Au lendemain de la tragédie, une question essentielle, lourde de conséquences judiciaires, reste sans réponse: les barrières du passage à niveau étaient-elles ouvertes, laissant la conductrice du bus s’engouffrer sur la voie, ou étaient-elles fermées ? Le conducteur du TER a été entendu, tout comme d’autres personnes. La conductrice, âgée de 48 ans et employée des autocars Faur, a été grièvement blessée dans l’accident au passage à niveau No 25. Derrière, un deuxième bus s’apprêtait à le suivre.
Rien pour l’heure n’a filtré des auditions. Mais le procureur de Marseille Xavier Tarabeux, qui s’est saisi de l’enquête via son pôle spécialisé dans les accidents collectifs, donnera à 18H00 une conférence de presse dans la cité phocéenne, au côté du préfet des Pyrénées-Orientales Philippe Vignes.
La SNCF a indiqué jeudi que « selon des témoins, le passage à niveau a fonctionné normalement, mais il faut évidemment que cela soit confirmé par l’enquête ». Depuis lors, elle n’a plus communiqué officiellement. Il s’agit d’un passage à niveau « classique » doté d’une signalisation automatique et de deux barrières, qui « n’était pas considéré comme particulièrement dangereux », selon elle. « Il y avait une bonne visibilité », a confirmé Carole Delga, la présidente de la région Occitanie.
Un père d’élève, Samuel Conegero, a cependant affirmé, se basant sur une photo prise par son fils, que « la barrière (était) complètement relevée et qu’il n’y (avait) pas de barrière cassée ». « Il y avait une barrière levée », a également indiqué Robert Taillant, le maire de Saint-Féliu d’Avall. Face aux informations et témoignages contradictoires, les enquêteurs restent très prudents.
Une enquête de flagrance pour « homicides et blessures involontaires » a été confiée au groupement de gendarmerie des Pyrénées-Orientales.

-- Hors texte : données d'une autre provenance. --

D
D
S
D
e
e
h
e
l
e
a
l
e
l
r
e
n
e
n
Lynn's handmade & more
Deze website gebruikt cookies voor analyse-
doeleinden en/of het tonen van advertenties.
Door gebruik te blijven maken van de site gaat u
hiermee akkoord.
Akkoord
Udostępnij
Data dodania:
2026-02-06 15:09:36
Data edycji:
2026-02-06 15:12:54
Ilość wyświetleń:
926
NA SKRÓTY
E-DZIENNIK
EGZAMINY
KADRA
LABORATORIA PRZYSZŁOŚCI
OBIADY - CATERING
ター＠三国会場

Elle permettra de « mettre toute la lumière sur les circonstances exactes de la survenue de cet accident », a encore précisé le procureur. De source proche de l’enquête, on indique que des témoins ont déjà été entendus et d’autres le seront. Des prélèvements seront effectués pour vérifier l’alcoolémie et la toxicologie de la conductrice du car de ramassage scolaire ainsi que du chauffeur du TER.

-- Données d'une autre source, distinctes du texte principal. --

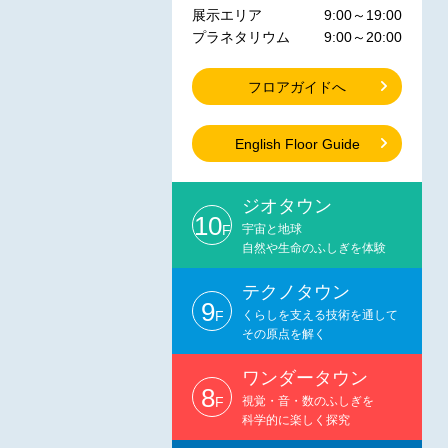
展示エリア
9:00～19:00
プラネタリウム
9:00～20:00
フロアガイドへ
English Floor Guide
ジオタウン
10
F
宇宙と地球
自然や生命のふしぎを体験
テクノタウン
9
F
くらしを支える技術を通して
その原点を解く
ワンダータウン
8
F
視覚・音・数のふしぎを
科学的に楽しく探究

L’Association nationale Droits des Victimes (ADV) a déploré que la SNCF se soit « très rapidement exonérée de toute responsabilité dans cette affaire. Je rappelle que depuis 2014, RFF expérimente des « radars de passage à niveau » destinés à empêcher ce type d’accidents sans, toutefois généraliser ce dispositif pourtant indispensable ».
« Les différentes enquêtes permettront de déterminer les circonstances exactes de cet accident », indique dans un communiqué l’entreprise des autocars Faur, propriétaire du car au service de l’agglomération de Perpignan.
Le Premier ministre Edouard Philippe, qui se trouvait à Cahors (Lot), est arrivé par hélicoptère en début de soirée à Millas, une petite commune rurale de 4.000 habitants. « Ce soir, il faut penser aux familles, à leur angoisse, à leur tristesse et faire en sorte que nous puissions avec décence les accompagner pour surmonter les nouvelles qui sont devant elles », a-t-il notamment déclaré.
A Millas, devant la halle des sports où une cellule médico-psychologique a été mise en place pour les familles, des élèves du collège s’étaient massés avec anxiété. Le collège sera ouvert vendredi « pour que les élèves puissent libérer leur parole ». La mairie de Millas a mis en place un numéro d’urgence, le 04 68 57 35 03.

Défaillance technique ou erreur humaine ? L’heure était à l’enquête vendredi au lendemain de la terrible collision entre un autocar scolaire et un train à Millas (Pyrénées-Orientales), dans lequel au moins cinq enfants ont été tués et 15 autres personnes blessées.